100%ハッピーなコメディ・ミュージカル『 Crustaces et coquillages / マリスコス・ビーチ 』。ある家族の海辺でのバカンスは、一見何の変哲もない夏休みの一ページのよう・・。しかし、妻ベアトリスが息子リシャールを「ゲイでは?」と疑ったことをきっかけに次から次へと起こる家族内のカミングアウト!妻は、浮気、息子はゲイ?、実は夫がゲイ?、娘は彼氏とどこかへ消えてしまって・・。予測不可能なストーリー展開は、家庭崩壊へ向かっていく様相なのにその語り口は実に楽観的。そして、最高にハッピーなラストへと走りぬけていく。
今回、7年前に『原色パリ図鑑/ Would I Lie To You? 』で日本を訪れてから2度目の来日となる夫役マルクを演じたジルベール・メルキ( Gilbert Melki )に話を聞いた。
------Q:脚本を読んだ感想を聞かせてください。
「大笑いしました。今回私はホモ役を演じることになりましたが、ヘテオセクシャルである私にこのような役を与えることに初めは不思議な気持ちでした。ですが、このような奇妙な役を私が演じると言うことを監督自身が楽しんでいたのではないかと思います。この作品は色々な要素が含まれています。性的な話、楽しみ、そしてそれ以上に「快楽」が作品の全てににじみでています。セクシュアリティ、恋愛、バカンス、とにかく色々な要素がこの作品には含まれています。」
------Q:作中では堅実な夫であり2人の子供の父であり、ホモセクシュアルをカミングアウトもします。監督からの要求の多いこの役を演じることは難しいのではと思いますが。

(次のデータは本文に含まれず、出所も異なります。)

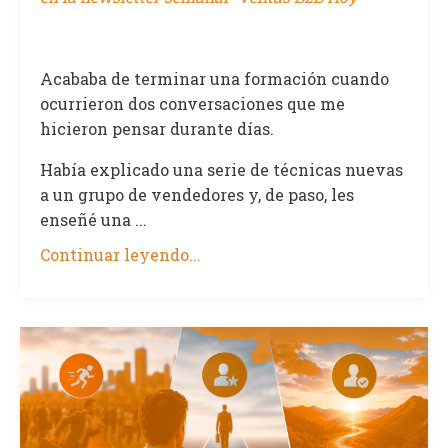
Acababa de terminar una formación cuando
ocurrieron dos conversaciones que me
hicieron pensar durante días.
Había explicado una serie de técnicas nuevas
a un grupo de vendedores y, de paso, les
enseñé una ...
Continuar leyendo...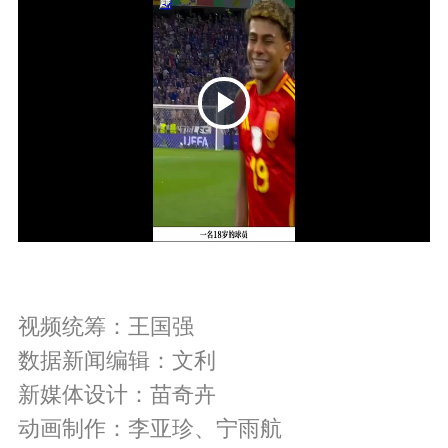
P
视频统筹：王国强
数据新闻编辑：文利
l
新媒体设计：苗奇卉
动画制作：李亚珍、宁雨航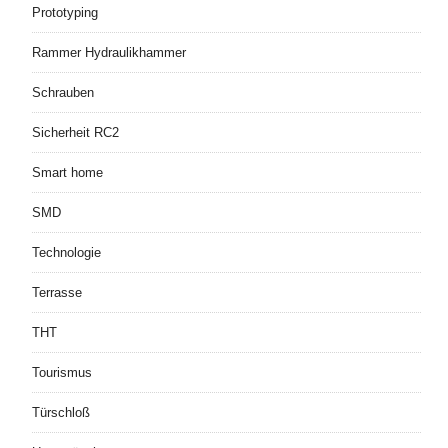
Prototyping
Rammer Hydraulikhammer
Schrauben
Sicherheit RC2
Smart home
SMD
Technologie
Terrasse
THT
Tourismus
Türschloß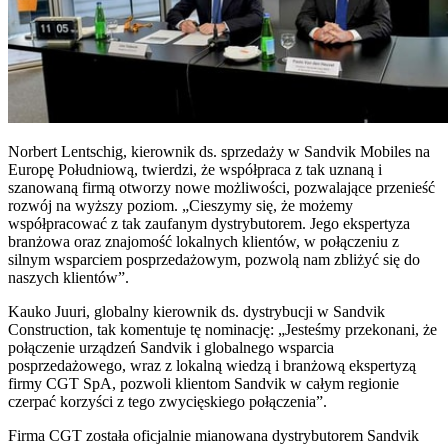
Norbert Lentschig, kierownik ds. sprzedaży w Sandvik Mobiles na
Europę Południową, twierdzi, że współpraca z tak uznaną i
szanowaną firmą otworzy nowe możliwości, pozwalające przenieść
rozwój na wyższy poziom. „Cieszymy się, że możemy
współpracować z tak zaufanym dystrybutorem. Jego ekspertyza
branżowa oraz znajomość lokalnych klientów, w połączeniu z
silnym wsparciem posprzedażowym, pozwolą nam zbliżyć się do
naszych klientów”.
Kauko Juuri, globalny kierownik ds. dystrybucji w Sandvik
Construction, tak komentuje tę nominację: „Jesteśmy przekonani, że
połączenie urządzeń Sandvik i globalnego wsparcia
posprzedażowego, wraz z lokalną wiedzą i branżową ekspertyzą
firmy CGT SpA, pozwoli klientom Sandvik w całym regionie
czerpać korzyści z tego zwycięskiego połączenia”.
Firma CGT została oficjalnie mianowana dystrybutorem Sandvik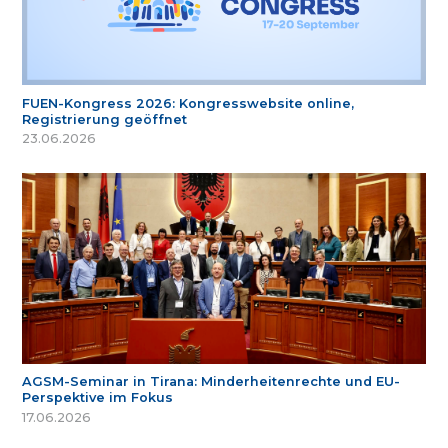
FUEN-Kongress 2026: Kongresswebsite online,
Registrierung geöffnet
23.06.2026
AGSM-Seminar in Tirana: Minderheitenrechte und EU-
Perspektive im Fokus
17.06.2026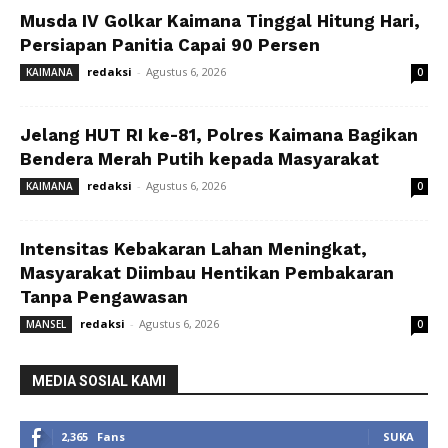
Musda IV Golkar Kaimana Tinggal Hitung Hari,
Persiapan Panitia Capai 90 Persen
redaksi
-
Agustus 6, 2026
KAIMANA
0
Jelang HUT RI ke-81, Polres Kaimana Bagikan
Bendera Merah Putih kepada Masyarakat
redaksi
-
Agustus 6, 2026
KAIMANA
0
Intensitas Kebakaran Lahan Meningkat,
Masyarakat Diimbau Hentikan Pembakaran
Tanpa Pengawasan
redaksi
-
Agustus 6, 2026
MANSEL
0
MEDIA SOSIAL KAMI
2,365
Fans
SUKA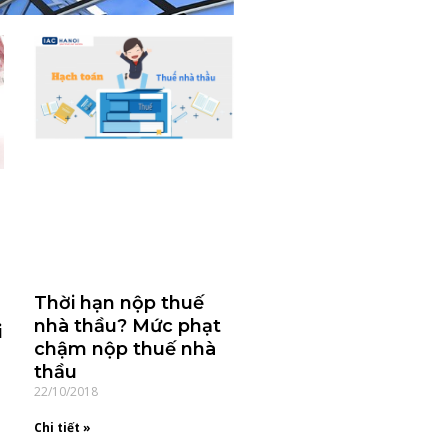
Thời hạn nộp thuế
nhà thầu? Mức phạt
i
chậm nộp thuế nhà
thầu
22/10/2018
Chi tiết »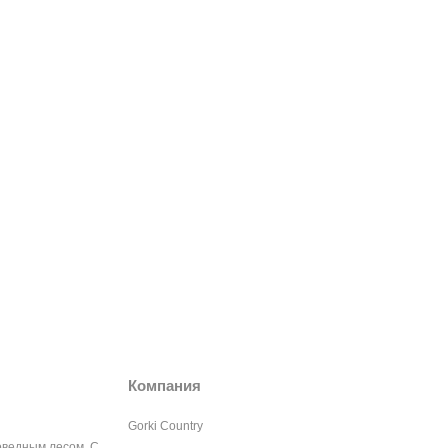
Компания
Gorki Country
оведным лесом. С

メルキ「難しいというよりは、逆にいろいろな面を演じ分けるのが楽しいんです。一つ一つを楽しんで演じました。」
------Q:俳優として今は充実されているのですね。
「パリに帰ったら、日本では上映されるのか分かりませんが、ルカ・ベルボー( Lucas Belvaux )という監督のドミニク・ブラン( Dominique Blanc )の出る『トリロジー』の撮影が決まっています。それから、エマニュエル・キュロー( Emmanuelle Cuau )監督のカトリーヌ・フロー( Catherine Frot )出演の作品、クレール・シモン( Claire Simon )の作品などが決まっています。コメディ作品と作家主義の作品に出演が決まっています。そうですね、俳優としては文句なく非常に順調です。」
------Q:妻ベアトリス役のヴァレルア・ブルーニ・テデスキ( Valeria Bruni-Tedeschi )について、共演した感想は?

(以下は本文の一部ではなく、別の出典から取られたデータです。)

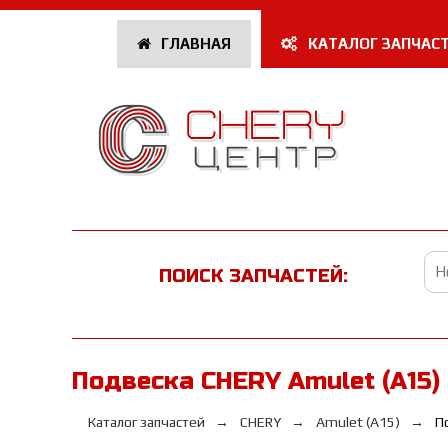
ГЛАВНАЯ
КАТАЛОГ ЗАПЧАС
ПОИСК ЗАПЧАСТЕЙ:
Подвеска CHERY Amulet (A15)
Каталог запчастей
CHERY
Amulet (A15)
П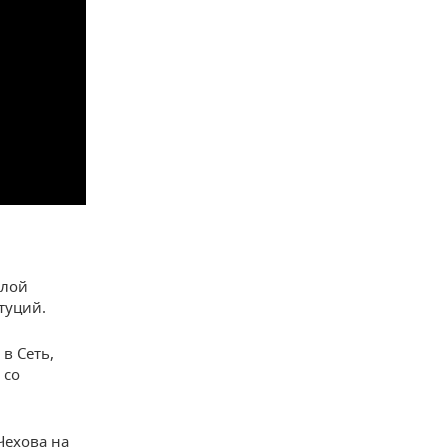
алой
туций.
в Сеть,
 со
Чехова на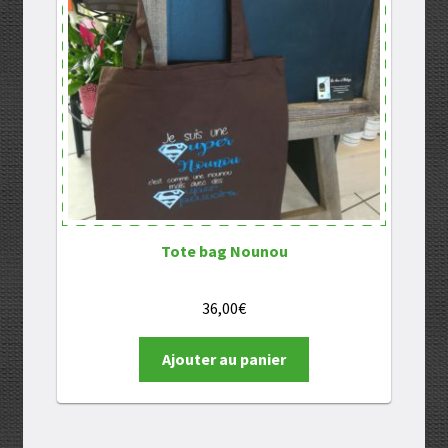
Tote bag Nounou
36,00
€
Ajouter au panier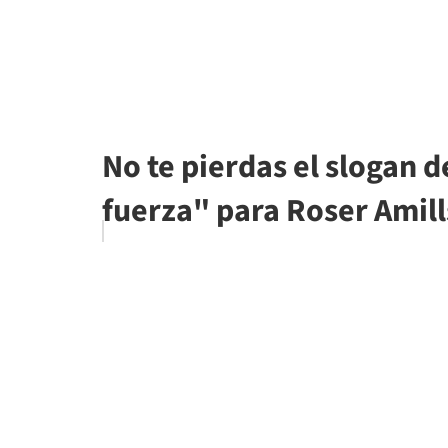
No te pierdas el slogan 
fuerza" para Roser Amill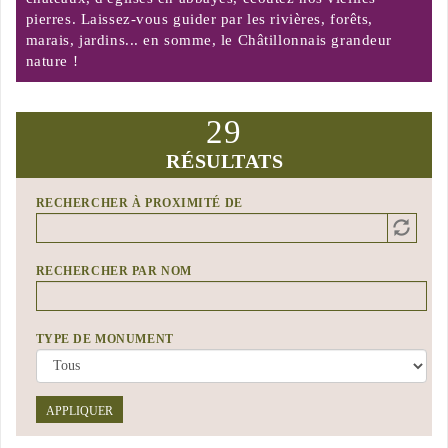
pierres. Laissez-vous guider par les rivières, forêts,
marais, jardins... en somme, le Châtillonnais grandeur
nature !
29
RÉSULTATS
RECHERCHER À PROXIMITÉ DE
Distance
Origin
RECHERCHER PAR NOM
TYPE DE MONUMENT
APPLIQUER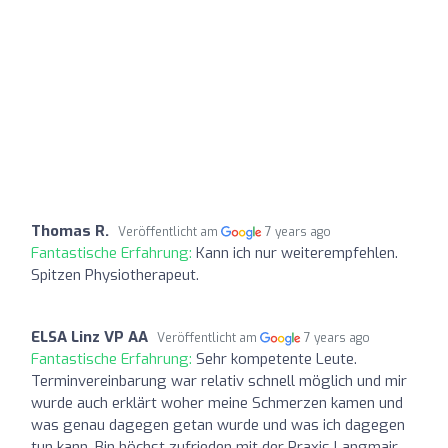
Thomas R.
Veröffentlicht am
7 years ago
Fantastische Erfahrung:
Kann ich nur weiterempfehlen.
Spitzen Physiotherapeut.
ELSA Linz VP AA
Veröffentlicht am
7 years ago
Fantastische Erfahrung:
Sehr kompetente Leute.
Terminvereinbarung war relativ schnell möglich und mir
wurde auch erklärt woher meine Schmerzen kamen und
was genau dagegen getan wurde und was ich dagegen
tun kann. Bin höchst zufrieden mit der Praxis Langmair.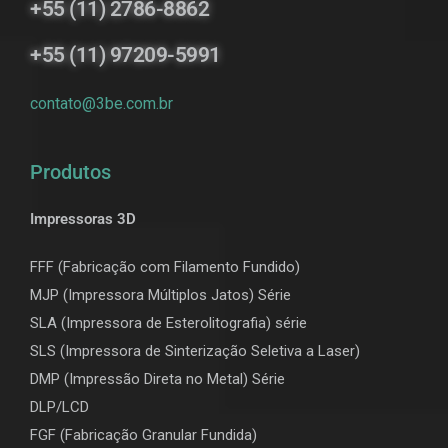
+55 (11) 2786-8862
+55 (11) 97209-5991
contato@3be.com.br
Produtos
Impressoras 3D
FFF (Fabricação com Filamento Fundido)
MJP (Impressora Múltiplos Jatos) Série
SLA (Impressora de Esterolitografia) série
SLS (Impressora de Sinterização Seletiva a Laser)
DMP (Impressão Direta no Metal) Série
DLP/LCD
F
GF (Fabricação Granular Fundida)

「撮影入ってすぐに彼女の夫役であるという気持ちになりました。それは二人ともイタリア語を話すと言う共通点があったからでしょうね。」
------Q:共同監督のオリヴィエ・デュカステル( Olivier Ducastel )、ジャック・マルティノー( Jacques Martineau )について聞かせてください。
「オリビエがフレームや照明について撮影監督に指示をし、演出をする、ジャックは脚本やセリフについてのことをするんだ。まさに静と動、まったく対照的な二人だよ。」
最後に日本のフランス映画ファンへのメッセージをお願いすると、「日本の映画ファンはいろいろなジャンルの作品を観ているよね。フランス映画をもっと好きになって欲しい。私も昔の日本のヤクザ映画や今村昌平監督、北野武監督の作品をよく観ているよ。」と穏やかな口調で話してくれた。今俳優として”文句なく充実している”との発言からも分かるとおり、出演作が今後目白押しである。メルキ本人からも余裕と自信のなせるオーラと、男の色香が感じられ、このあとの動きが楽しみな俳優が持つ独特のブレイク前夜の香りがした。